Ceremony Honors All Veterans
November 11, 2009
by Mary Rainwater
Staff Reporter for Huntsville Item

(HUNTSVILLE, TX)  The HEARTS Veterans Museum of Texas Grand Opening Ceremony Wednesday was marked by much emotion, with about 700 veterans and dignitaries gathering to celebrate both the opening of the museum and Veterans Day — honoring those past and present who have served their country.

Master of ceremonies retired Marine Col. Dennis Beal, who also served as the HEARTS Museum fundraising chairman, opened the event by sharing a brief history of Veterans Day.

The national holiday was originally known as Armistice Day, which marked the day that ended World War I — Nov. 11, 1918. It was made an official legal holiday by Congress in 1938.

But the idea to expand the holiday to “all veterans day” came from an Emporia, Kan., shop owner, Al King, in 1953.

Backed by the local chamber of commerce, King’s idea eventually led to a nationwide movement and to President Dwight D. Eisenhower’s 1954 signing of the bill designating Nov. 11 as Veterans Day.

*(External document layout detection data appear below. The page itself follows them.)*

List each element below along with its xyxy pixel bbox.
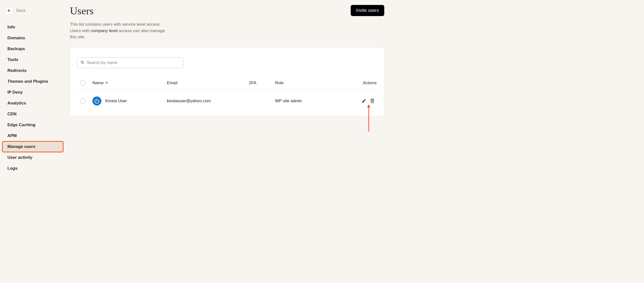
sidebar-item-logs[interactable]: Logs — [2, 163, 63, 174]
delete-button[interactable] — [369, 98, 375, 104]
pencil-icon — [362, 98, 366, 103]
users-card: Name Email 2FA Role Actions Kinsta User — [70, 47, 384, 116]
column-header-role[interactable]: Role — [275, 80, 334, 85]
sidebar: Back Info Domains Backups Tools Redirect… — [0, 0, 66, 283]
sidebar-item-apm[interactable]: APM — [2, 131, 63, 141]
header-row: Users Invite users — [70, 5, 384, 17]
page-description: This list contains users with service le… — [70, 21, 171, 40]
user-email: kinstauser@yahoo.com — [167, 98, 249, 103]
sidebar-item-manage-users[interactable]: Manage users — [2, 141, 63, 152]
sidebar-item-ip-deny[interactable]: IP Deny — [2, 87, 63, 98]
search-wrap — [77, 57, 183, 68]
actions-cell — [334, 98, 376, 104]
user-role: WP site admin — [275, 98, 334, 103]
svg-line-2 — [83, 63, 84, 63]
table-header: Name Email 2FA Role Actions — [75, 76, 379, 90]
sidebar-item-domains[interactable]: Domains — [2, 33, 63, 43]
sidebar-item-backups[interactable]: Backups — [2, 44, 63, 54]
search-input[interactable] — [77, 57, 183, 68]
trash-icon — [370, 98, 375, 103]
sidebar-item-redirects[interactable]: Redirects — [2, 65, 63, 76]
sidebar-item-tools[interactable]: Tools — [2, 54, 63, 65]
column-header-name-label: Name — [92, 80, 104, 85]
column-header-2fa[interactable]: 2FA — [249, 80, 275, 85]
back-button[interactable] — [6, 7, 13, 14]
row-checkbox[interactable] — [80, 98, 86, 103]
users-table: Name Email 2FA Role Actions Kinsta User — [75, 76, 379, 116]
sidebar-item-cdn[interactable]: CDN — [2, 109, 63, 119]
sidebar-nav: Info Domains Backups Tools Redirects The… — [2, 22, 63, 174]
arrow-left-icon — [7, 8, 11, 13]
page-title: Users — [70, 5, 94, 17]
name-cell: Kinsta User — [92, 97, 167, 105]
table-row: Kinsta User kinstauser@yahoo.com WP site… — [75, 90, 379, 116]
sidebar-item-themes-plugins[interactable]: Themes and Plugins — [2, 76, 63, 87]
back-row: Back — [2, 7, 63, 14]
main-content: Users Invite users This list contains us… — [66, 0, 389, 283]
user-name: Kinsta User — [105, 98, 127, 103]
edit-button[interactable] — [361, 98, 367, 104]
sidebar-item-analytics[interactable]: Analytics — [2, 98, 63, 108]
avatar — [92, 97, 101, 105]
power-icon — [94, 98, 100, 104]
sidebar-item-edge-caching[interactable]: Edge Caching — [2, 120, 63, 130]
column-header-name[interactable]: Name — [92, 80, 167, 85]
sort-asc-icon — [105, 81, 108, 85]
column-header-actions: Actions — [334, 80, 376, 85]
column-header-email[interactable]: Email — [167, 80, 249, 85]
invite-users-button[interactable]: Invite users — [351, 5, 384, 16]
back-label: Back — [16, 8, 26, 13]
sidebar-item-user-activity[interactable]: User activity — [2, 152, 63, 163]
sidebar-item-info[interactable]: Info — [2, 22, 63, 32]
search-icon — [80, 60, 84, 65]
select-all-checkbox[interactable] — [80, 80, 86, 85]
company-level-link[interactable]: company level — [91, 28, 118, 33]
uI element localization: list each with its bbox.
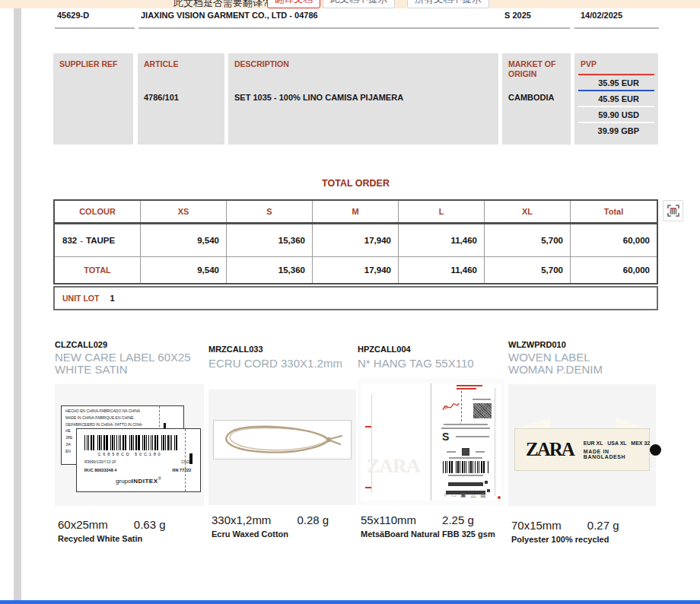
woven-label: ZARA EUR XL USA XL MEX 32 MADE IN BANGLA… xyxy=(514,428,650,471)
unit-lot-label: UNIT LOT xyxy=(62,294,99,303)
col-s: S xyxy=(227,201,313,222)
supplier-ref-box: SUPPLIER REF xyxy=(53,53,133,145)
black-dot xyxy=(650,444,661,456)
qty-xl: 5,700 xyxy=(485,224,571,256)
market-origin-value: CAMBODIA xyxy=(508,93,555,102)
component-weight: 0.63 g xyxy=(134,518,166,531)
care-label-barcode xyxy=(84,435,177,450)
component-material: Ecru Waxed Cotton xyxy=(212,529,288,539)
qty-total: 60,000 xyxy=(571,224,657,256)
cord-swatch xyxy=(213,420,352,459)
tag-size-letter: S xyxy=(442,431,449,443)
component-size: 330x1,2mm xyxy=(212,513,271,526)
hang-tag-image: + S xyxy=(358,379,504,505)
care-back-line3: GEFABRICEERD IN CHINA- FATTO IN CINA- xyxy=(65,423,143,428)
woven-origin-line: MADE IN BANGLADESH xyxy=(584,449,650,459)
care-front-mark xyxy=(189,453,192,464)
unit-lot-box: UNIT LOT 1 xyxy=(53,286,658,310)
care-row1-left: R3690/130/Y13 1F xyxy=(84,460,116,465)
red-dot xyxy=(498,496,501,499)
supplier-field: JIAXING VISION GARMENT CO., LTD - 04786 xyxy=(138,11,502,29)
component-title: WOVEN LABEL WOMAN P.DENIM xyxy=(508,351,638,376)
component-weight: 2.25 g xyxy=(442,513,474,526)
qty-l: 11,460 xyxy=(399,224,485,256)
supplier-ref-label: SUPPLIER REF xyxy=(59,59,117,69)
component-card-hang-tag: HPZCALL004 N* HANG TAG 55X110 xyxy=(358,345,504,370)
skip-all-documents-button[interactable]: 所有文档不提示 xyxy=(407,0,489,8)
component-size: 55x110mm xyxy=(361,513,416,526)
component-material: Polyester 100% recycled xyxy=(511,535,609,544)
date-field: 14/02/2025 xyxy=(574,11,659,29)
colour-name: TAUPE xyxy=(86,236,115,245)
component-code: HPZCALL004 xyxy=(358,345,504,354)
woven-size-line: EUR XL USA XL MEX 32 xyxy=(584,440,650,446)
cord-image xyxy=(208,389,356,505)
pvp-price-gbp: 39.99 GBP xyxy=(578,122,654,138)
total-l: 11,460 xyxy=(399,257,485,283)
translate-prompt-bar: 此文档是否需要翻译? 翻译文档 此文档不提示 所有文档不提示 xyxy=(0,0,700,8)
table-row: 832 - TAUPE 9,540 15,360 17,940 11,460 5… xyxy=(55,224,657,257)
red-mark-bottom xyxy=(365,487,371,488)
cord-drawing xyxy=(214,421,351,459)
tag-barcode xyxy=(443,461,488,473)
care-back-line1: HECHO EN CHINA-FABRICADO NA CHINA xyxy=(65,409,143,415)
qty-m: 17,940 xyxy=(313,224,399,256)
component-code: MRZCALL033 xyxy=(208,345,356,354)
total-order-title: TOTAL ORDER xyxy=(53,178,658,189)
total-s: 15,360 xyxy=(227,257,313,283)
inditex-brand: grupoINDITEX® xyxy=(77,476,200,485)
total-xl: 5,700 xyxy=(485,257,571,283)
care-row2-left: RUC 80033348 4 xyxy=(84,468,117,472)
total-label: TOTAL xyxy=(55,257,141,283)
market-origin-label: MARKET OF ORIGIN xyxy=(508,59,562,78)
component-weight: 0.28 g xyxy=(297,513,329,526)
tag-size-row: S xyxy=(437,429,495,443)
red-annotation-1 xyxy=(457,385,482,386)
care-label-front: C6858CD 50C180 R3690/130/Y13 1F CN28 RUC… xyxy=(76,428,201,492)
pvp-label: PVP xyxy=(581,59,597,69)
table-capture-button[interactable] xyxy=(663,200,683,221)
component-weight: 0.27 g xyxy=(587,519,619,532)
translate-document-button[interactable]: 翻译文档 xyxy=(267,0,320,8)
description-box: DESCRIPTION SET 1035 - 100% LINO CAMISA … xyxy=(228,53,498,145)
red-mark-left xyxy=(365,426,371,428)
component-spec: 55x110mm 2.25 g xyxy=(361,513,474,526)
care-label-image: HECHO EN CHINA-FABRICADO NA CHINA MADE I… xyxy=(55,384,204,506)
care-row2-right: RN 77222 xyxy=(173,468,192,472)
tag-right-edge xyxy=(495,388,495,496)
component-material: Recycled White Satin xyxy=(58,534,142,543)
col-xl: XL xyxy=(485,201,571,222)
component-title: NEW CARE LABEL 60X25 WHITE SATIN xyxy=(55,351,199,376)
woven-label-image: ZARA EUR XL USA XL MEX 32 MADE IN BANGLA… xyxy=(508,384,656,506)
care-icons: ○ □ ▣ △ ▥ xyxy=(434,491,498,498)
skip-this-document-button[interactable]: 此文档不提示 xyxy=(323,0,395,8)
description-label: DESCRIPTION xyxy=(234,59,289,69)
qty-xs: 9,540 xyxy=(141,224,227,256)
care-barcode-text: C6858CD 50C180 xyxy=(77,452,183,456)
col-total: Total xyxy=(571,201,657,222)
table-capture-icon xyxy=(667,205,679,217)
pvp-price-usd: 59.90 USD xyxy=(578,106,654,122)
description-value: SET 1035 - 100% LINO CAMISA PIJAMERA xyxy=(234,93,403,102)
tag-microtext-2 xyxy=(437,455,495,459)
article-label: ARTICLE xyxy=(144,59,179,69)
red-guide-line xyxy=(461,391,462,421)
pvp-box: PVP 35.95 EUR 45.95 EUR 59.90 USD 39.99 … xyxy=(574,53,658,145)
table-total-row: TOTAL 9,540 15,360 17,940 11,460 5,700 6… xyxy=(55,257,657,283)
component-title: N* HANG TAG 55X110 xyxy=(358,358,504,370)
colour-code: 832 xyxy=(62,236,77,245)
component-spec: 60x25mm 0.63 g xyxy=(58,518,166,531)
zara-logo: ZARA xyxy=(526,439,574,460)
label-fold-left xyxy=(517,418,551,428)
bottom-scrollbar[interactable] xyxy=(0,600,700,604)
component-card-care-label: CLZCALL029 NEW CARE LABEL 60X25 WHITE SA… xyxy=(55,340,204,376)
tag-left-edge xyxy=(371,394,372,493)
total-order-table: COLOUR XS S M L XL Total 832 - TAUPE 9,5… xyxy=(53,199,658,285)
qty-s: 15,360 xyxy=(227,224,313,256)
red-sketch xyxy=(441,400,460,414)
tag-microtext xyxy=(437,421,495,429)
page-left-edge xyxy=(14,8,21,604)
colour-separator: - xyxy=(80,236,83,245)
doc-ref-field: 45629-D xyxy=(55,11,135,29)
hang-tag-proof: + S xyxy=(361,383,501,501)
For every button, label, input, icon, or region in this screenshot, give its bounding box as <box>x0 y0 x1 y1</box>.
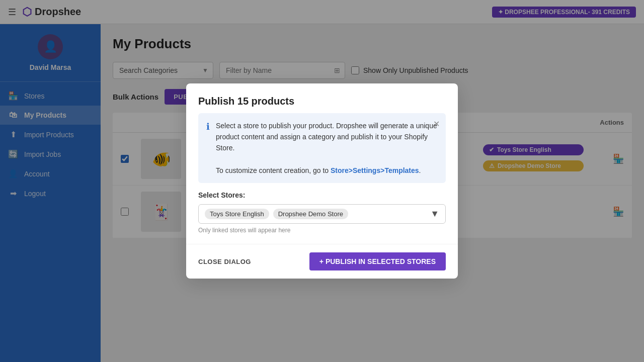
stores-hint: Only linked stores will appear here <box>198 227 446 234</box>
stores-dropdown-arrow-icon: ▼ <box>430 209 439 219</box>
modal-footer: CLOSE DIALOG + PUBLISH IN SELECTED STORE… <box>186 244 458 279</box>
select-stores-label: Select Stores: <box>186 191 458 199</box>
info-box: ℹ Select a store to publish your product… <box>198 113 446 184</box>
info-icon: ℹ <box>206 121 210 176</box>
stores-dropdown[interactable]: Toys Store English Dropshee Demo Store ▼ <box>198 204 446 224</box>
modal-header: Publish 15 products <box>186 83 458 113</box>
info-settings-link[interactable]: Store>Settings>Templates <box>331 166 419 174</box>
info-customize-prefix: To customize content creation, go to <box>216 166 331 174</box>
store-tag-toys: Toys Store English <box>205 209 269 219</box>
modal-overlay: Publish 15 products ℹ Select a store to … <box>0 0 644 362</box>
publish-in-selected-stores-button[interactable]: + PUBLISH IN SELECTED STORES <box>309 252 446 270</box>
info-main-text: Select a store to publish your product. … <box>216 122 437 152</box>
store-tag-demo: Dropshee Demo Store <box>273 209 348 219</box>
info-close-button[interactable]: ✕ <box>433 119 440 129</box>
modal-title: Publish 15 products <box>198 96 446 107</box>
info-text-block: Select a store to publish your product. … <box>216 120 438 176</box>
publish-modal: Publish 15 products ℹ Select a store to … <box>186 83 458 279</box>
close-dialog-button[interactable]: CLOSE DIALOG <box>198 258 251 265</box>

Several guest speakers marked Wednesday’s event, including Sonja Perez of AT&T Richie Harris, chairman of the HEARTS Museum Executive Board; and Charlotte Oleinik, co-founder of the museum as well as its current director of special events.

“During World War II, 16.5 million soldier served in our Armed Forces; 407,000 of those died,” Harris said. “This museum is for all veterans of all the wars.

“The museum started in 1993 as a store front display and has come a long way since that time,” he said. “The journey has been long and tedious but it has been a really good journey.

“It has got the markings of a great museum — it is a living museum, for all veterans, and it is right here in Huntsville.”

When Oleinik took the stage, she was immediately drawn to tears when speaking of how her dream of a veterans museum in Huntsville came true.

“It was on this day 16 years ago that something profound happened to me,” Oleinik said. “I met a wonderful group of people called veterans, and the museum idea began to take shape.

“This is a once in a lifetime acquisition, without God in my life and my family by my side, things would be so different,” she said. “Everyone worked tirelessly and diligently, all believing with me in my vision for an up close and personal museum.

“No one ever lost sight of that. Dreams really do come true.”

Both Harris and Oleinik gave much thanks to state Rep. Lois Kolkhorst, who helped obtain the five-acre conference center and museum site, and garnered over $2 million to fund the museum’s construction.

“I told her I needed her help and she immediately started to work on getting the land,” Oleinik said, turning her comments to Kolkhorst. “I will never be able to thank you for what you have done.”

After a tear-filled hug between the two women, Kolkhorst presented an eagle to Oleinik in honor of her hard work in making the museum a reality.

“It truly has been a journey, and I have truly received more credit than I am due,” Kolkhorst said. “I want to thank all of you who are here to mark this special day for Huntsville and for Texas.”

In the midst of her work for the museum, the state representative was approached by legislators about what she wanted. And for Kolkhorst, the answer was a simple one.

“The one thing I wanted most was to see this museum built for all of you,” Kolkhorst said. “And now, we are here today to celebrate the opening of the museum — a place for veterans to visit and remember and for all Americans to visit and reclaim the spirit of patriotism.

“We all need this place to take us out of our comfort zones — a place to remember things,” she continued. “To remember the smoky air and the blast of a grenade; and most importantly to remember how blessed we truly are.

“This is a thank you gift to them — to those who fought, to families members of soldiers and to those gold star moms who made the ultimate sacrifice.

“Thank you all so much.”

Special veterans in attendance were recognized Wednesday, including retired Army Lt. Col. M.B. Etheredge, the most decorated living American veteran, and Virgil LaRue, a survivor of the 1942 Bataan Death March.

Proclamations were presented by City of Huntsville Mayor J. Turner and Walker County Judge Danny Pierce; with messages from Texas Land Commissioner Jerry Patterson, Congressman Kevin Brady and Governor Rick Perry read during the ceremony.

To conclude the ceremony, a commemorative flag-raising ceremony was conducted by the American Legion Post No. 95 and American Legion Riders, followed by a ribbon cutting at the museum entrance.

Veterans Day events were wrapped up Wednesday evening with the annual Veterans Day Dinner, also held at the Veterans Conference Center and sponsored by the HEARTS Veterans Museum.

The event, attended by over 500 people, included several musical guests, a silent auction and presentations of the Eagle Award, given to those who have gone “above and beyond the call of duty” in service to veterans and the museum.

This year’s awards were presented by Oleinik to museum volunteers Sam and Marie Martinez; and to HEARTS Museum Board Chairman Richie Harris.

The annual dinner and auction serves as a fundraiser for the museum and for the Martinez Scholarship, which funds two $500 scholarships for Sam Houston State University ROTC students.